Fig. 2 |. The sNPF1.0 GRAB sensor can detect sNPF release in vivo.

(A) Schematic diagram (top) and representative fluorescence images (bottom) of sNPF1.0 expressed in the horizontal lobe in the Drosophila MB. Scale bar, 25 μm.

(B) Representative pseudocolor images (top) and traces (bottom) of sNPF1.0 expressed in control flies (left) and sNPF KO flies (right); where indicated, high K⁺ and sNPF were applied. Scale bars, 25 μm.

(C) Summary of peak ΔF/F₀ measured in the indicated flies in response to high K⁺ and sNPF; n = 5–6 flies each.

(D) Schematic illustration depicting the experimental setup. CsChrimson-mCherry and sNPF1.0 were expressed in KCs in the Drosophila MB, and 635-nm laser light pulses were used to optogenetically activate the KCs.

(E) Representative fluorescence images of sNPF1.0 and CsChrimson-mCherry in the MB; the horizontal lobe is indicated by the dashed white box. Scale bar, 25 μm.

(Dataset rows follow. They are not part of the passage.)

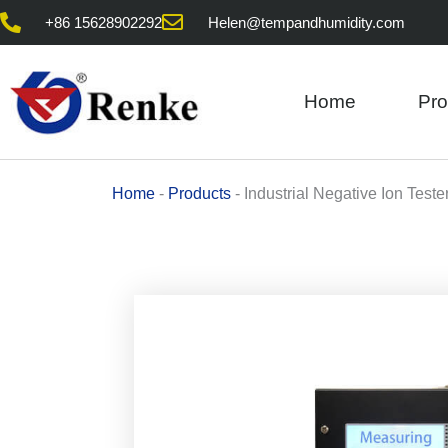
Skip
+86 15628902292
Helen@tempandhumidity.com
to
content
Home
Pro
Home
-
Products
-
Industrial Negative Ion Teste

(F) Fluorescence image of sNPF1.0 and CsChrimson-mCherry in the horizontal lobe in KCs (left-most image) and representative pseudocolor images (right) of the fluorescence responses of sNPF1.0 and sNPFmut to the indicated number of 635-nm laser pulses applied at 4 Hz. Scale bars, 25 μm.

(G) Traces (left) and summary (right) of the fluorescence responses of sNPF1.0 and sNPFmut; n = 6 flies each.

(H) sNPF1.0 fluorescence was measured before, during, and after a 240-pulse train of 635-nm light. The rise phase was fitted with a single-exponential function (left), and the time constants (τ_on) are summarized on the right; n = 6 flies.

(I) sNPF1.0 fluorescence was measured before, during, and after a 240-pulse train of 635-nm light, and the rise phase was fitted with a double-exponential function.

(J and K) Summary of the fast and slow time constants (J) and relative amplitudes (K) measured as shown in (I); n = 6 flies

Data are shown as mean ± s.e.m. in g, with the error bars or shaded regions indicating the s.e.m. **P < 0.01, *P < 0.05, and n.s., not significant.